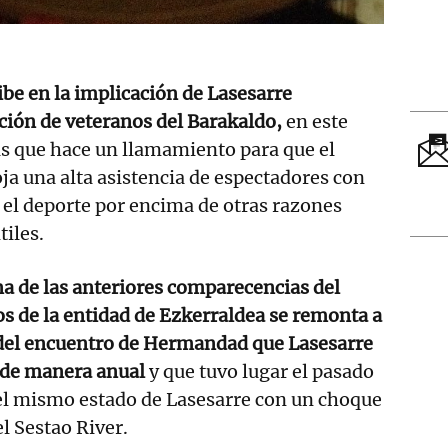
ribe en la implicación de
Lasesarre
ción de veteranos del Barakaldo,
en este
las que hace un llamamiento para que el
oja una alta asistencia de espectadores con
e el deporte por encima de otras razones
iles.
a de las anteriores comparecencias del
s de la entidad de Ezkerraldea se remonta a
 del encuentro de Hermandad que
Lasesarre
 de manera anual
y que tuvo lugar el pasado
el mismo estado de Lasesarre con un choque
l Sestao River.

- _TASK PROMPT_
The lines wanted are those from the one containing "e el deporte por encima de otras razones" through the last line of the listing above. Repeat them exactly.

- _EXERCISE ANSWER_
e el deporte por encima de otras razones
iles.
a de las anteriores comparecencias del
s de la entidad de Ezkerraldea se remonta a
 del encuentro de Hermandad que
Lasesarre
 de manera anual
y que tuvo lugar el pasado
el mismo estado de Lasesarre con un choque
l Sestao River.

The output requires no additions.